Hi,
I'm using PDFbox in my client's project to:
- set crop/media boxes to automatically crop whitespace and/or unwanted
content
(the actual cut points are calculated with ghostscript bbox and text
extraction from "suspect" unwanted areas)
- extract individual pages from foreign documents
- add overlays to existing documents (like a stamp "COPY" on an invoice
PDF, highlighting a particular area on a page, or "underlay" a page with
another document [eg. 'business paper'])
- extract text from foreign documents (or parts of such documents) for
full-text-search
- "convert" images to PDF documents (in that case, one image per page)
What I would like to do is to "optimize" a document in a way that
removes everything that is not related to the currently "visible"
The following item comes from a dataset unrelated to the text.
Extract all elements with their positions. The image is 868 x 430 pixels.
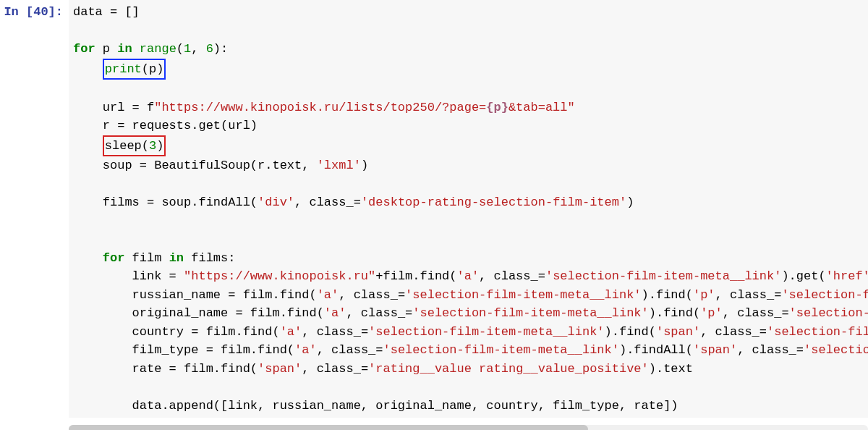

(possibly cropped) area of the document, including metadata. I once
asked about metadata removal on the mailing list (see
http://mail-archives.apache.org/mod_mbox/pdfbox-dev/201307.mbox/%[email protected]%3E
) but since that is still "only" a nice-to-have for my project, I have
yet to look further into how to "write back the [modified] PDmetadata
stream" (and then supply a patch ;-] ) .
Anyways, for me PDFbox has always been a very valuable tool. This survey
is a perfect occasion to say THANK YOU to the busy community!
Best regards,
-hannes erven